ASSIGNMENT:
Print each entry precisely; exclude the pictures.

Saved data entries:
----------------------------------------
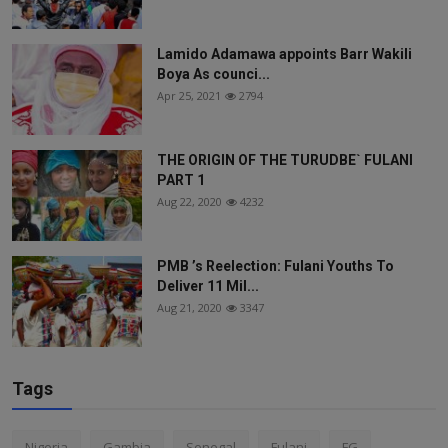
Lamido Adamawa appoints Barr Wakili
Boya As counci...
Apr 25, 2021
2794
THE ORIGIN OF THE TURUDBE` FULANI
PART 1
Aug 22, 2020
4232
PMB ’s Reelection: Fulani Youths To
Deliver 11 Mil...
Aug 21, 2020
3347
Tags
Nigeria
Gambia
Senegal
Fulani
FG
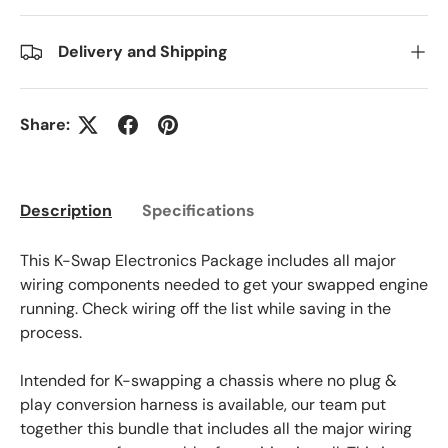
Delivery and Shipping
Share:
Description
Specifications
This K-Swap Electronics Package includes all major
wiring components needed to get your swapped engine
running. Check wiring off the list while saving in the
process.
Intended for K-swapping a chassis where no plug &
play conversion harness is available, our team put
together this bundle that includes all the major wiring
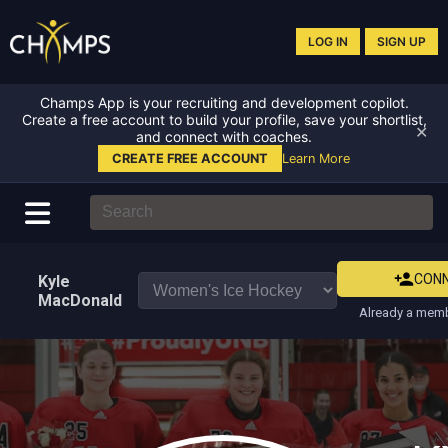
LOG IN
SIGN UP
Champs App is your recruiting and development copilot.
Create a free account to build your profile, save your shortlist,
✕
and connect with coaches.
CREATE FREE ACCOUNT
Learn More
CON
Kyle
MacDonald
Already a memb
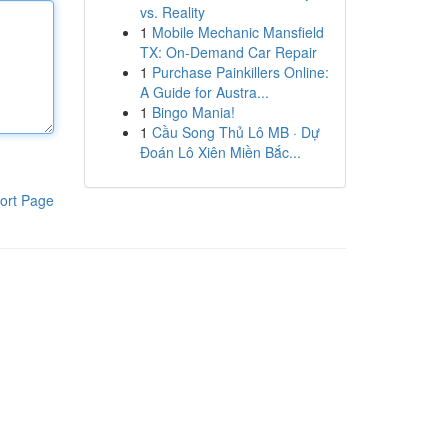
vs. Reality
1
Mobile Mechanic Mansfield
TX: On-Demand Car Repair
1
Purchase Painkillers Online:
A Guide for Austra...
1
Bingo Mania!
1
Cầu Song Thủ Lô MB · Dự
Đoán Lô Xiên Miền Bắc...
ort Page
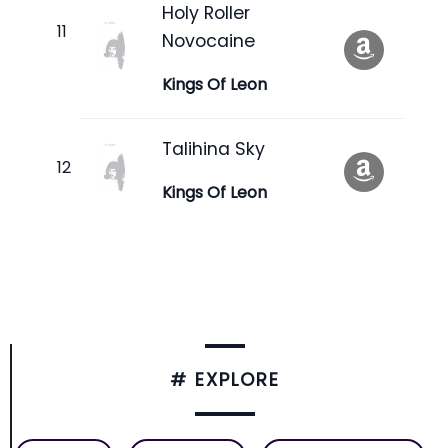
Holy Roller
Novocaine
Kings Of Leon
Talihina Sky
Kings Of Leon
# EXPLORE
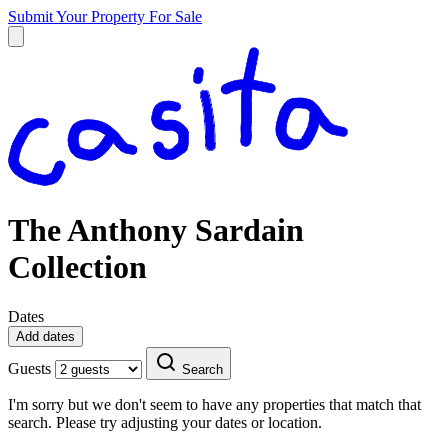
Submit Your Property
For Sale
The Anthony Sardain
Collection
Dates
Add dates
Guests
Search
I'm sorry but we don't seem to have any properties that match that
search. Please try adjusting your dates or location.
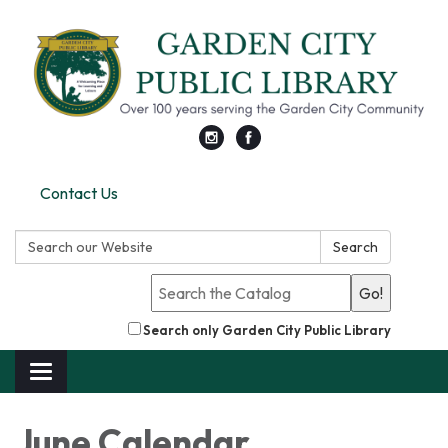
Contact Us
Search:
Search
Go!
Search only Garden City Public Library
Toggle
navigation
June Calendar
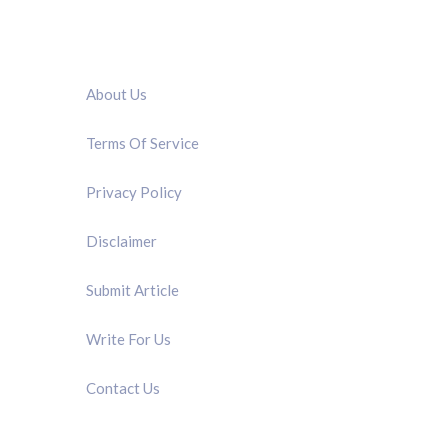
QUICK LINK
About Us
Terms Of Service
Privacy Policy
Disclaimer
Submit Article
Write For Us
Contact Us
----------------------------------------
YOUR RESPONSE:
Lamido Adamawa appoints Barr Wakili
Boya As counci...
Apr 25, 2021
2794
THE ORIGIN OF THE TURUDBE` FULANI
PART 1
Aug 22, 2020
4232
PMB ’s Reelection: Fulani Youths To
Deliver 11 Mil...
Aug 21, 2020
3347
Tags
Nigeria
Gambia
Senegal
Fulani
FG
Delivery and Shipping
Share:
Description
Specifications
This K-Swap Electronics Package includes all major
wiring components needed to get your swapped engine
running. Check wiring off the list while saving in the
process.
Intended for K-swapping a chassis where no plug &
play conversion harness is available, our team put
together this bundle that includes all the major wiring
LOG IN
SIGN UP
Champs App is your recruiting and development copilot.
Create a free account to build your profile, save your shortlist,
✕
and connect with coaches.
CREATE FREE ACCOUNT
Learn More
CON
Kyle
MacDonald
Already a memb
vs. Reality
1
Mobile Mechanic Mansfield
TX: On-Demand Car Repair
1
Purchase Painkillers Online:
A Guide for Austra...
1
Bingo Mania!
1
Cầu Song Thủ Lô MB · Dự
Đoán Lô Xiên Miền Bắc...
ort Page
Holy Roller
Novocaine
Kings Of Leon
Talihina Sky
Kings Of Leon
# EXPLORE
Submit Your Property
For Sale
The Anthony Sardain
Collection
Dates
Add dates
Guests
Search
I'm sorry but we don't seem to have any properties that match that
search. Please try adjusting your dates or location.
Contact Us
Search:
Search
Go!
Search only Garden City Public Library
Toggle
navigation
June Calendar
QUICK LINK
About Us
Terms Of Service
Privacy Policy
Disclaimer
Submit Article
Write For Us
Contact Us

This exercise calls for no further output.